Comment expliquer les manifestations persistantes en Serbie ?
En Serbie, la mobilisation étudiante ne désarme pas : les manifestants ont bloqué un pont ce week-end, d'autres opérations sont prévues et des retraités ont rejoint les cortèges d'étudiants. Les commentateurs expliquent pourquoi la colère va bien au-delà de l'élément déclencheur, la chute d'un toit extérieur de la gare de Novi Sad, qui avait fait plusieurs morts.
Un avenir incertain
La seule certitude, c'est que la société serbe en a assez de ses dirigeants, juge Új Szó :
«Difficile de dire quelles seront les conséquences politiques définitives. Les concessions et les 'sacrifices' de Vučić – y compris la démission du Premier ministre – n'ont visiblement pas suffi. Les gens veulent en finir avec ce climat despotique et étouffant, et aspirent à vivre une vie meilleure et plus digne. L'opposition est divisée – on peut dire que cela a toujours été le cas –, mais quoi qu'il en soit, les manifestants en ont assez des politiques.»
Des recettes qui ne marchent plus
La grogne qui monte ne s'arrête pas à la frontière serbe, estime Népszava :
«Les décideurs serbes ont eu tôt fait de désigner le coupable de la rébellion : la Croatie, censément à l'origine du mouvement étudiant. ... Cette stratégie visant à assimiler toute opposition à une immixtion venant de l'étranger est une recette qui a généralement fait ses preuves par le passé.
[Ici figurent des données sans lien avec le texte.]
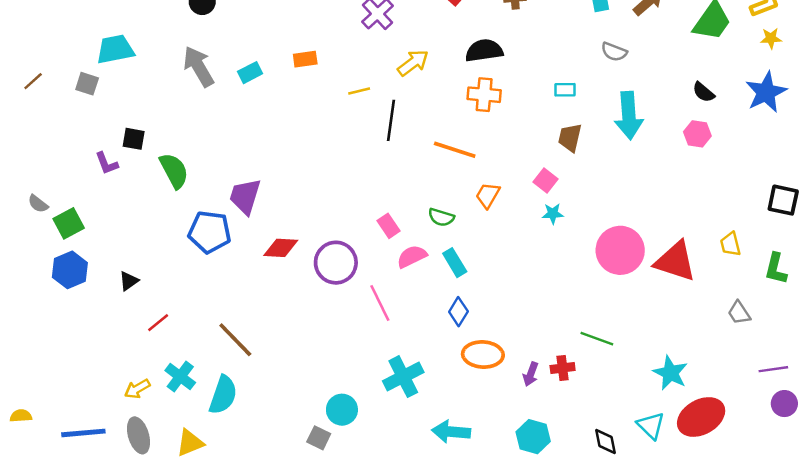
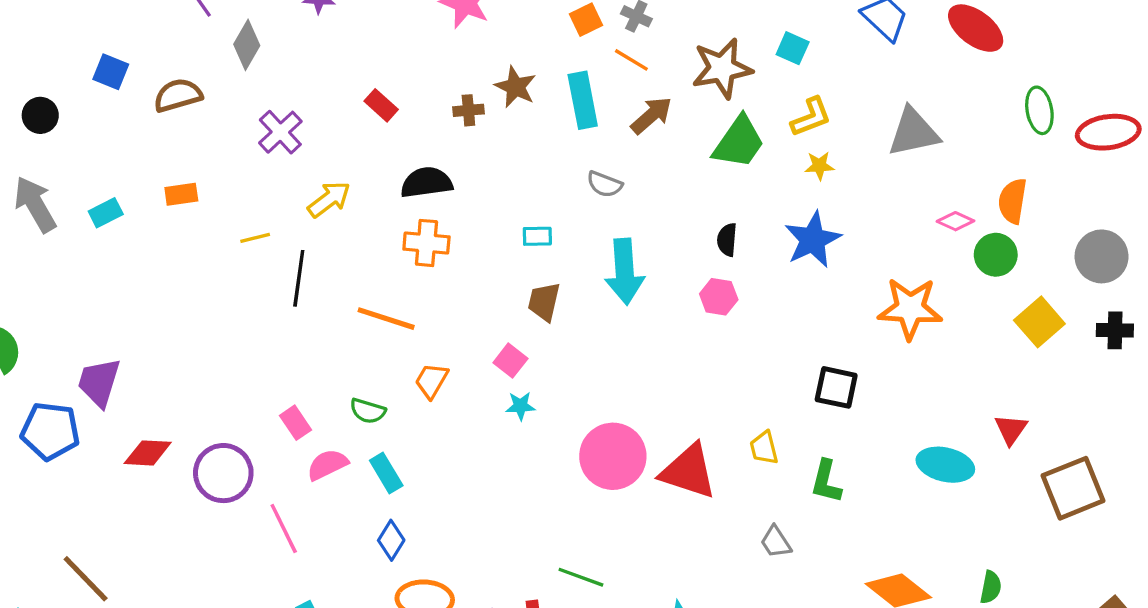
black semicircle: (704, 92) -> (727, 240), turned 55

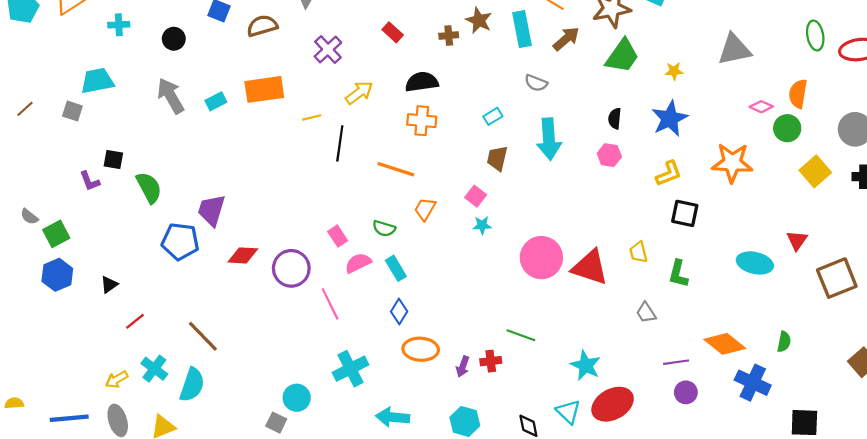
yellow L-shape: (811, 117) -> (669, 173), moved
orange rectangle: (181, 194) -> (264, 89), size x1.8
cyan rectangle: (537, 236) -> (493, 116), turned -30

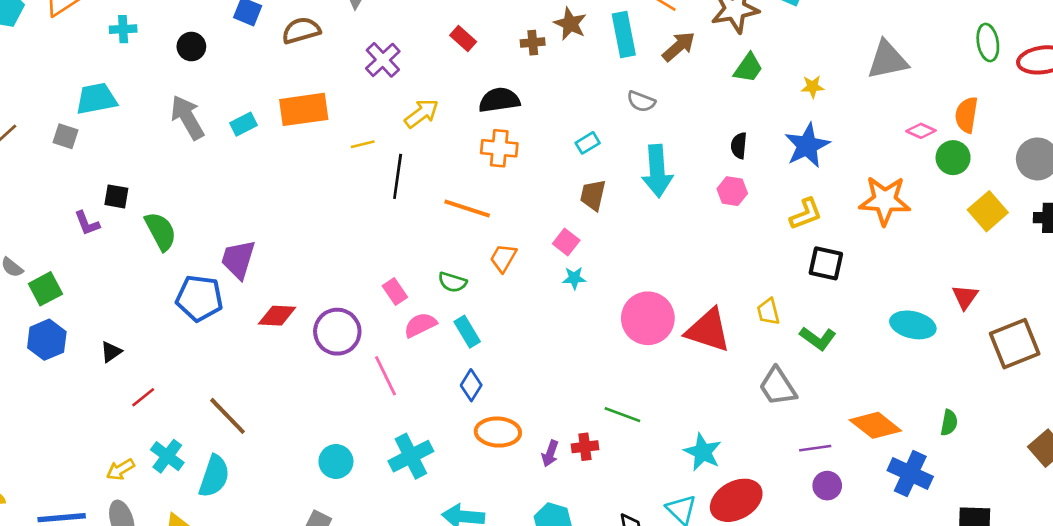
green trapezoid: (622, 56) -> (748, 68), size x0.7
green L-shape: (678, 274) -> (818, 338), turned -68
gray trapezoid: (646, 313) -> (778, 387), size x1.5
cyan circle: (297, 398) -> (336, 461), moved

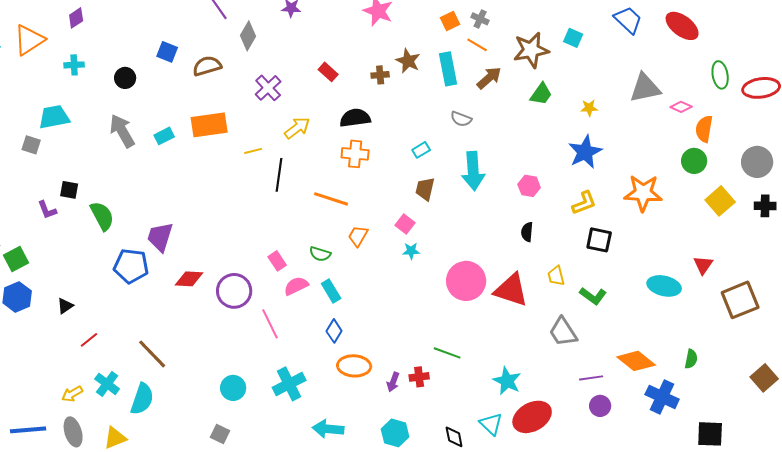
pink diamond: (921, 131) -> (681, 107), moved
black semicircle: (739, 146) -> (527, 232), moved

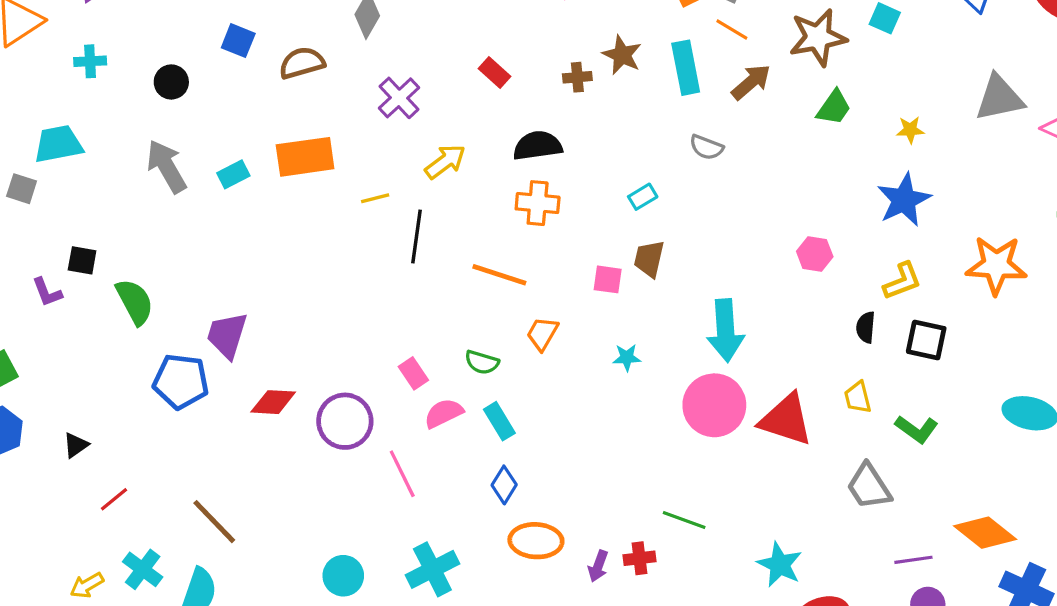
cyan arrow: (473, 171) -> (726, 330), moved
pink square: (405, 224) -> (608, 279), moved, turned -30
black semicircle: (527, 232) -> (866, 327), moved

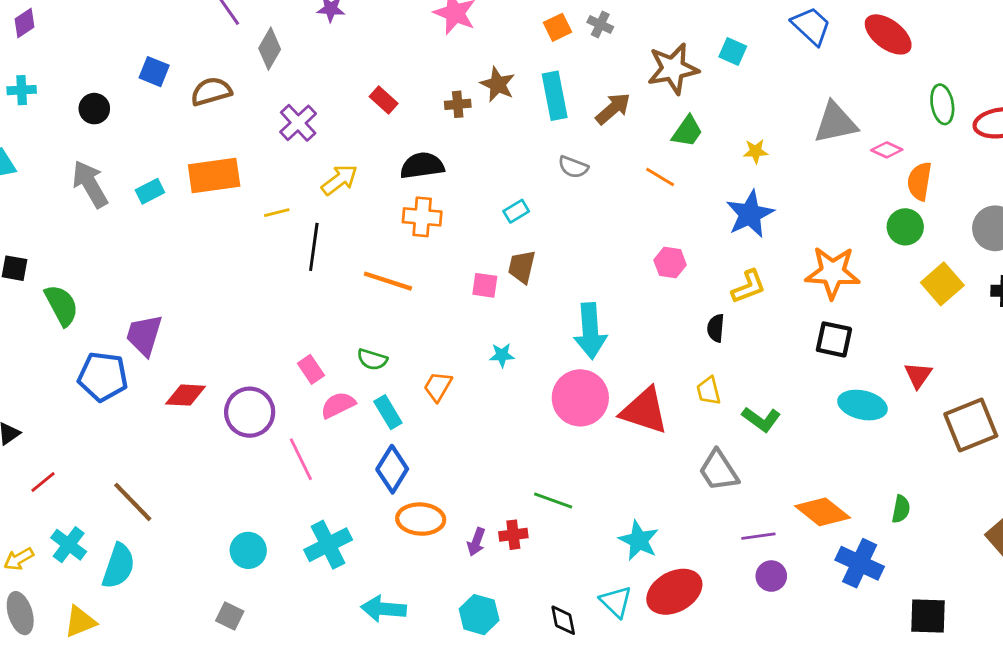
orange line: (732, 29) -> (660, 177), moved
orange trapezoid: (542, 334) -> (438, 386), moved
black square: (926, 340) -> (834, 339), moved
blue diamond: (504, 485) -> (392, 469), size x1.4

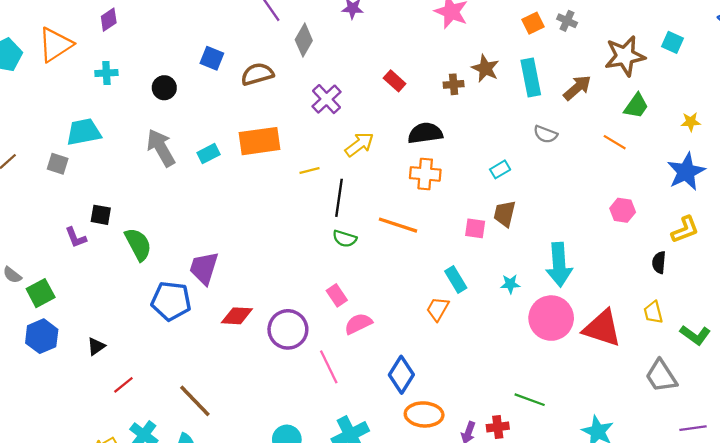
cyan star: (502, 355) -> (510, 284), moved
green semicircle: (372, 359) -> (345, 239), moved
cyan rectangle: (388, 412) -> (456, 279), moved

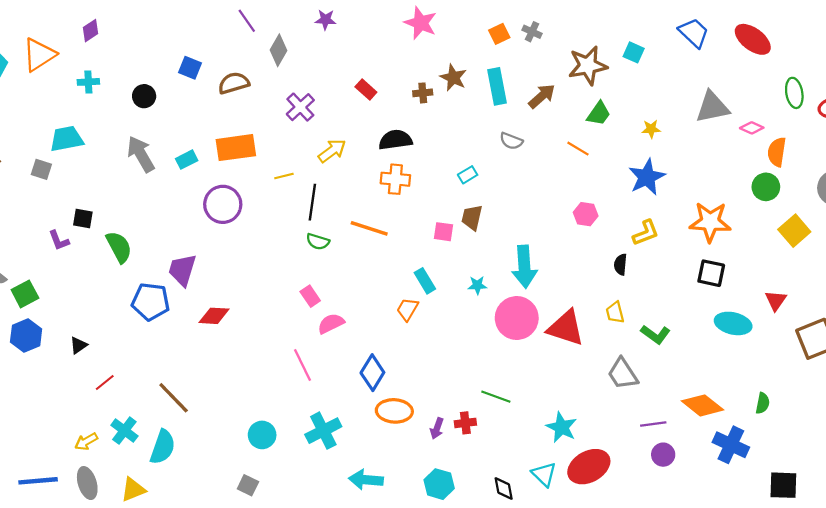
purple circle: (288, 329) -> (223, 204), moved

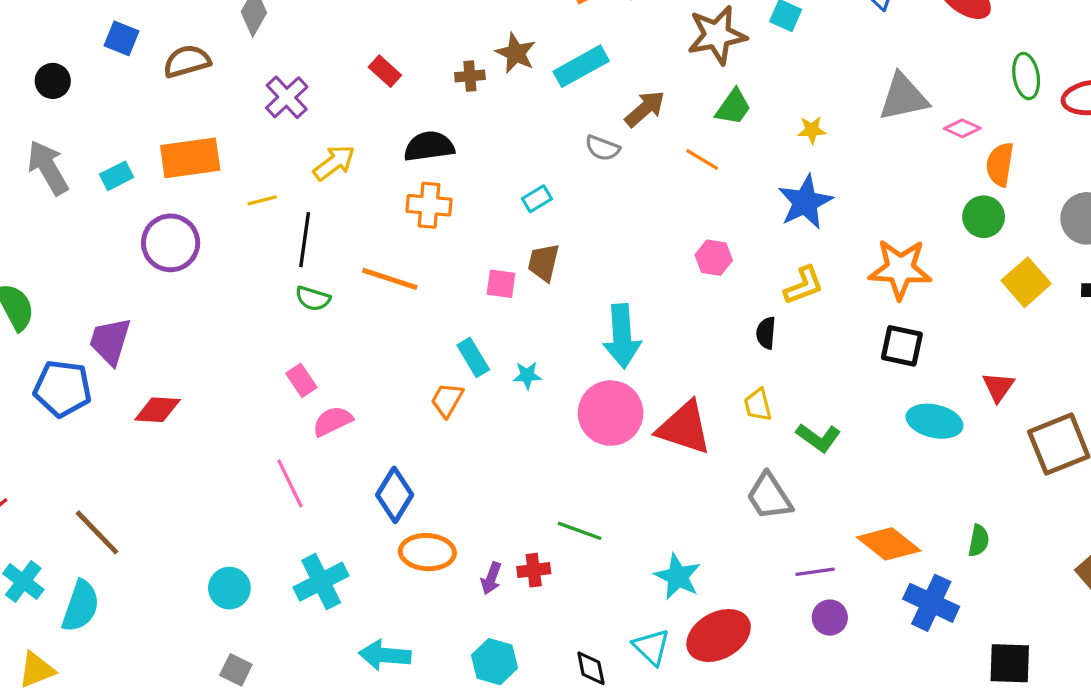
cyan rectangle: (497, 86) -> (581, 66), turned 72
brown arrow: (542, 96) -> (645, 109), moved
cyan star: (477, 285) -> (527, 375), moved
gray square: (248, 485) -> (236, 670), moved

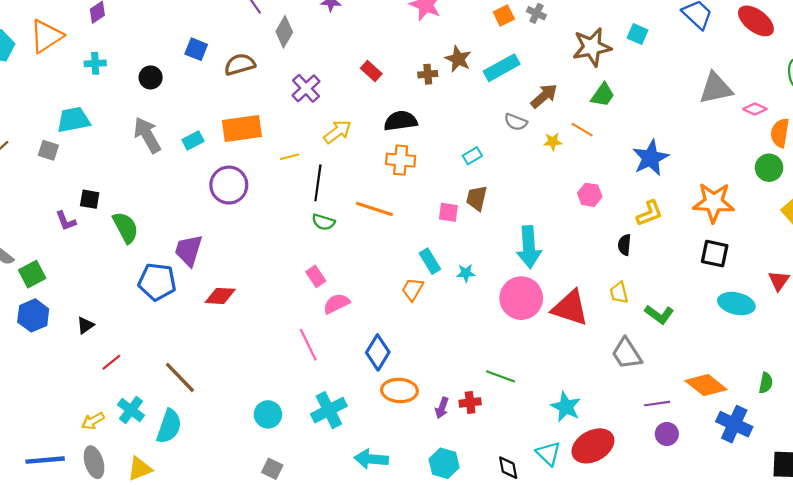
yellow star: (812, 130) -> (553, 142), moved

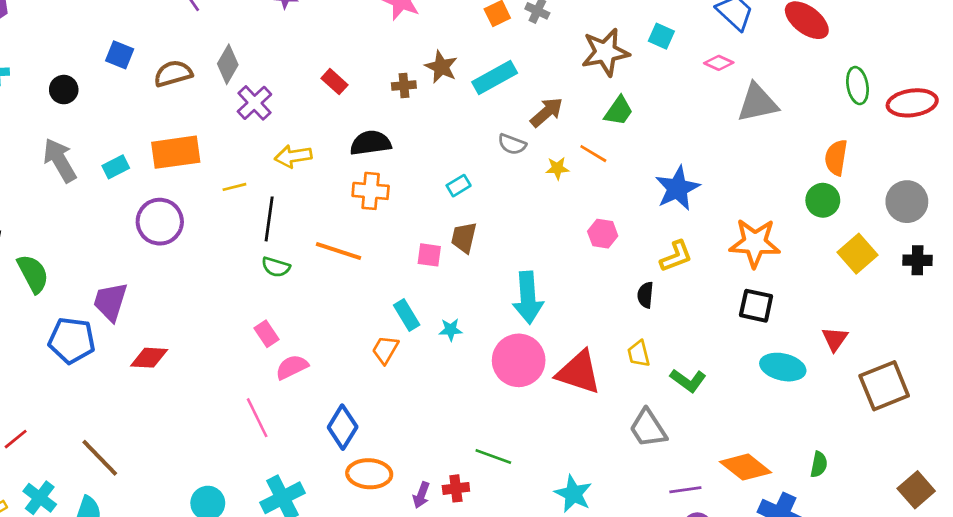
gray diamond: (284, 32) -> (228, 64), moved
pink diamond: (755, 109) -> (719, 63), moved
yellow arrow: (338, 132) -> (293, 156), turned -152

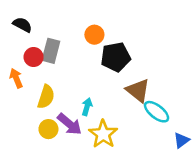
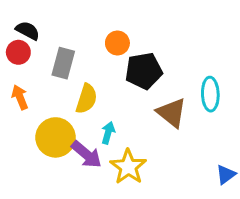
red circle: (34, 57) -> (18, 52), moved
yellow semicircle: (46, 97) -> (86, 99), moved
cyan ellipse: (157, 112) -> (210, 94), moved, turned 50
yellow circle: (48, 129) -> (55, 137), moved, size x1.6

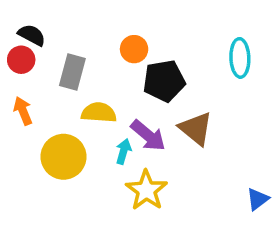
cyan ellipse: (210, 94) -> (240, 58), moved
yellow semicircle: (86, 99) -> (99, 113), turned -104
purple arrow: (86, 154) -> (148, 136), moved

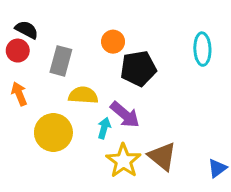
brown triangle: (196, 128) -> (162, 156), moved

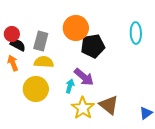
black semicircle: (27, 30) -> (18, 45), moved
orange circle: (113, 42) -> (76, 28), size x1.6
yellow semicircle: (83, 95) -> (44, 62), moved

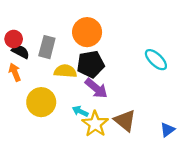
cyan ellipse: (136, 33) -> (156, 60), moved, turned -45
black pentagon: (93, 46) -> (91, 64), moved
yellow semicircle: (44, 62) -> (65, 71), moved
cyan arrow: (70, 86) -> (80, 111), moved, turned -80

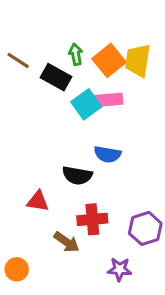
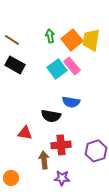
black rectangle: (56, 77) -> (15, 65), moved
pink rectangle: (109, 100) -> (72, 66), turned 54
brown arrow: (67, 242) -> (44, 160), turned -132
purple star: (120, 269) -> (62, 178), moved

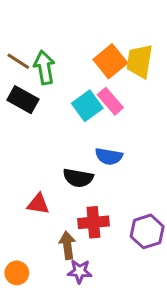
green arrow: (50, 36) -> (44, 67), moved, size x1.5
purple star: (62, 178) -> (80, 271), moved

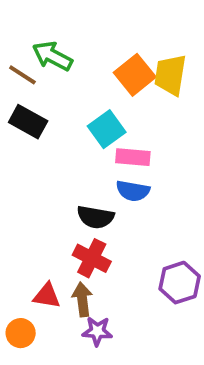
green arrow: (44, 67) -> (52, 56), moved, turned -52
pink rectangle: (110, 101) -> (133, 157), moved, turned -44
red triangle: (38, 204) -> (47, 296), moved
red cross: (93, 222) -> (92, 258), moved, turned 32

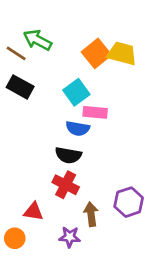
yellow trapezoid: (170, 75) -> (122, 53), turned 96
blue semicircle: (133, 191) -> (78, 128), moved
brown arrow: (82, 299) -> (91, 214), moved

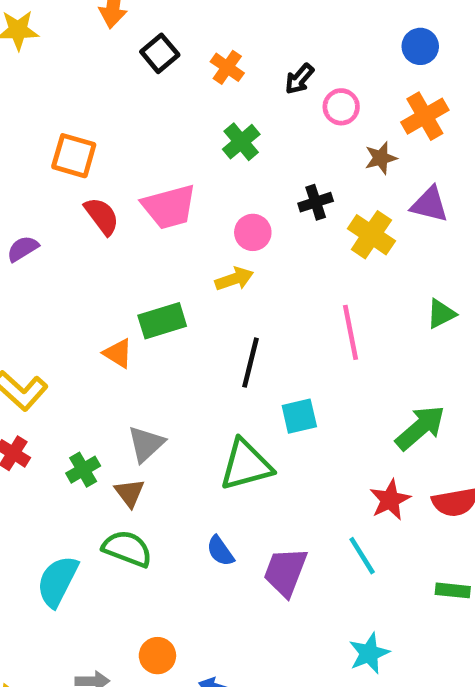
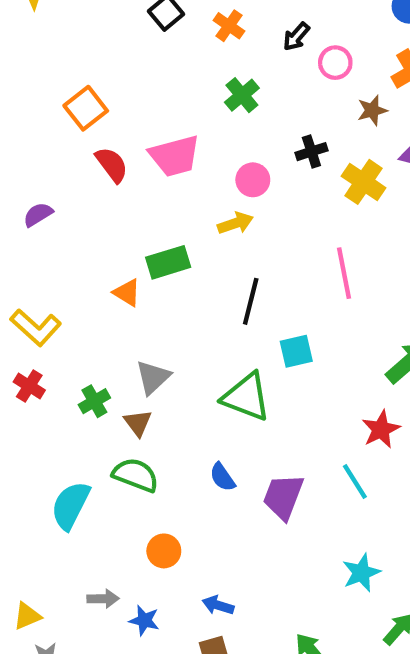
orange square: (74, 156) -> (86, 108), turned 36
purple semicircle: (23, 249) -> (38, 215), moved
green triangle: (246, 465) -> (246, 397), turned 36
orange circle: (157, 656) -> (164, 551), moved

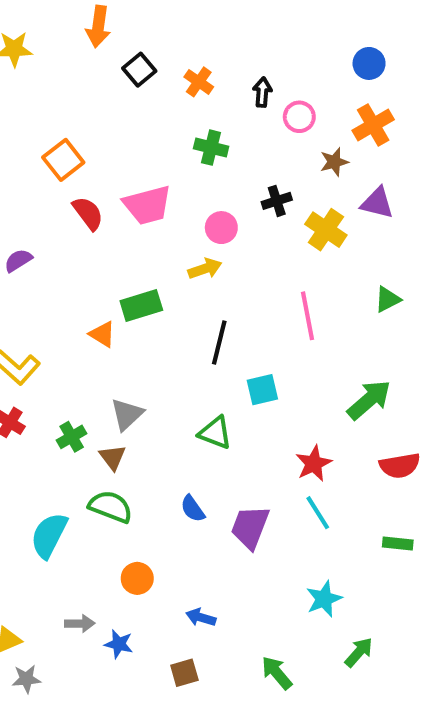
black arrow: (296, 37) -> (262, 92), turned 144
green cross: (242, 95) -> (211, 148), turned -36
green triangle: (246, 397) -> (215, 433), size x0.7
red star: (381, 429) -> (314, 463), moved
blue arrow: (218, 605) -> (201, 617), moved

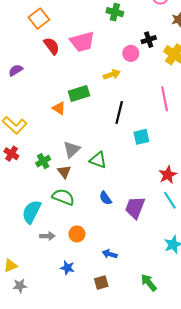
pink circle: (221, 228) -> (131, 53), moved
green triangle: (215, 433) -> (98, 160), moved
gray arrow: (80, 624) -> (47, 236), moved

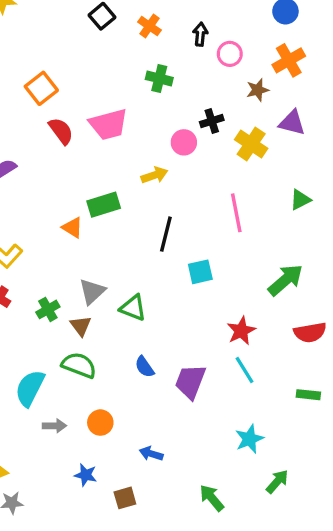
brown square: (101, 283) -> (125, 498), moved

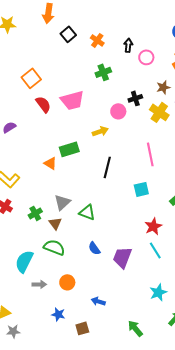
green cross: (159, 78) -> (103, 72), turned -35
brown star: (258, 90) -> (163, 87), moved
cyan square: (200, 272) -> (141, 189), moved

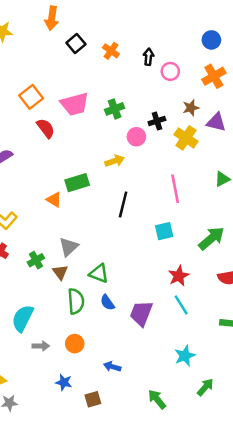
green cross: (103, 72) -> (115, 109), moved
pink trapezoid: (72, 100) -> (75, 104), moved
green triangle: (87, 212) -> (99, 273), moved
green semicircle: (54, 247) -> (76, 301), moved, turned 65

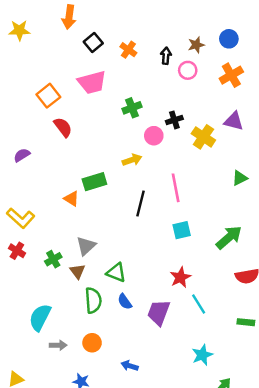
pink trapezoid: (75, 104) -> (92, 82), moved
brown star: (191, 108) -> (196, 45), moved
pink line: (175, 189) -> (176, 188), moved
red star: (179, 276) -> (180, 277), moved

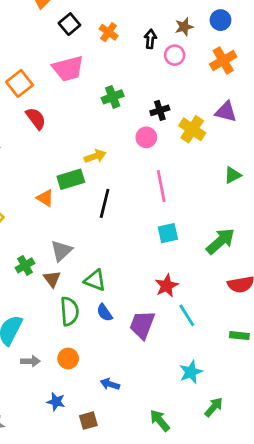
pink circle: (154, 136) -> (146, 137), moved
yellow arrow: (132, 160) -> (95, 156), moved
black line: (140, 204) -> (105, 203), moved

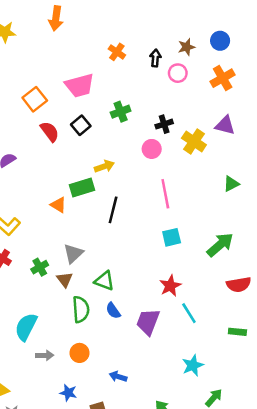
black square: (69, 24) -> (81, 125), moved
Le mélange de nationalisme et d'instrumentalisation de la peur est une arme efficace. Mais la recette ne fonctionne plus. Le président serbe Aleksandar Vučić est acculé à la défensive, les Slovaques sont de plus en plus nombreux à descendre dans la rue pour manifester contre Fico et chez nous, en Hongrie, les gens s'intéressent davantage aux dysfonctionnements flagrants de l'Etat qu'aux improbables délires d'une 'ingérence étrangère'.»
Le silence veule de l'UE
Il faut croire que dans le cas de la Serbie, les intérêts économiques importent davantage à Bruxelles que la démocratie et les droits de l'homme, pointe Financial Times :
«Le silence des chefs d'Etat et de gouvernement de l'UE est frappant. Y a-t-il un lien avec la signature d'un accord entre l'Union et Vučić sur l'exploitation du lithium serbe, destiné aux batteries de véhicules électriques ? L'accord est largement critiqué, pour des raisons de protection de l'environnement. Parmi les voix qui soutiennent les étudiants mobilisés, on trouve le joueur de tennis serbe Novak Djokovic et la chanteuse américaine Madonna. Il y a une certaine lâcheté de la part de l'UE à ne pas leur emboîter le pas, elle qui prétend défendre ces valeurs mêmes que les jeunes Serbes veulent mettre à l'honneur dans leur pays.»